## Work instructions
Collect all lines below with the string "window".

## Page segmentation data

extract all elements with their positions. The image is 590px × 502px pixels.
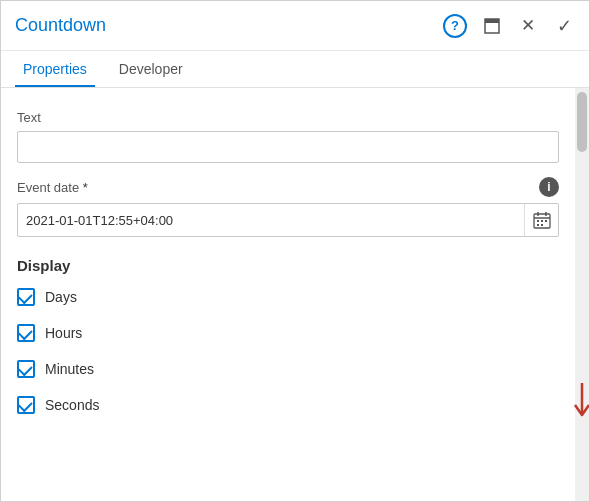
seconds-label: Seconds bbox=[45, 397, 99, 413]
confirm-icon[interactable]: ✓ bbox=[553, 15, 575, 37]
hours-checkbox[interactable] bbox=[17, 324, 35, 342]
date-input-wrapper bbox=[17, 203, 559, 237]
display-title: Display bbox=[17, 257, 559, 274]
days-label: Days bbox=[45, 289, 77, 305]
event-date-group: Event date * i bbox=[17, 177, 559, 237]
text-field-group: Text bbox=[17, 110, 559, 163]
tabs-bar: Properties Developer bbox=[1, 51, 589, 88]
display-section: Display Days Hours Minutes Seconds bbox=[17, 257, 559, 414]
event-date-label: Event date * bbox=[17, 180, 88, 195]
text-label: Text bbox=[17, 110, 559, 125]
svg-rect-1 bbox=[485, 19, 499, 23]
checkbox-days: Days bbox=[17, 288, 559, 306]
form-panel: Text Event date * i bbox=[1, 88, 575, 501]
title-bar: Countdown ? ✕ ✓ bbox=[1, 1, 589, 51]
window-icon[interactable] bbox=[481, 15, 503, 37]
svg-rect-8 bbox=[545, 220, 547, 222]
svg-rect-9 bbox=[537, 224, 539, 226]
svg-rect-7 bbox=[541, 220, 543, 222]
svg-rect-6 bbox=[537, 220, 539, 222]
scrollbar[interactable] bbox=[575, 88, 589, 501]
calendar-button[interactable] bbox=[524, 204, 558, 236]
content-area: Text Event date * i bbox=[1, 88, 589, 501]
tab-properties[interactable]: Properties bbox=[15, 51, 95, 87]
scrollbar-thumb[interactable] bbox=[577, 92, 587, 152]
checkbox-hours: Hours bbox=[17, 324, 559, 342]
help-icon[interactable]: ? bbox=[443, 14, 467, 38]
checkbox-minutes: Minutes bbox=[17, 360, 559, 378]
tab-developer[interactable]: Developer bbox=[111, 51, 191, 87]
svg-rect-10 bbox=[541, 224, 543, 226]
hours-label: Hours bbox=[45, 325, 82, 341]
minutes-checkbox[interactable] bbox=[17, 360, 35, 378]
title-icons: ? ✕ ✓ bbox=[443, 14, 575, 38]
scroll-arrow-down[interactable] bbox=[572, 381, 589, 421]
days-checkbox[interactable] bbox=[17, 288, 35, 306]
window: Countdown ? ✕ ✓ Properties Developer Tex… bbox=[0, 0, 590, 502]
close-icon[interactable]: ✕ bbox=[517, 15, 539, 37]
event-date-info-icon[interactable]: i bbox=[539, 177, 559, 197]
seconds-checkbox[interactable] bbox=[17, 396, 35, 414]
app-title: Countdown bbox=[15, 15, 443, 36]
minutes-label: Minutes bbox=[45, 361, 94, 377]
checkbox-seconds: Seconds bbox=[17, 396, 559, 414]
text-input[interactable] bbox=[17, 131, 559, 163]
event-date-input[interactable] bbox=[18, 204, 524, 236]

## Response area
window-icon[interactable] bbox=[481, 15, 503, 37]
window: Countdown ? ✕ ✓ Properties Developer Tex… bbox=[0, 0, 590, 502]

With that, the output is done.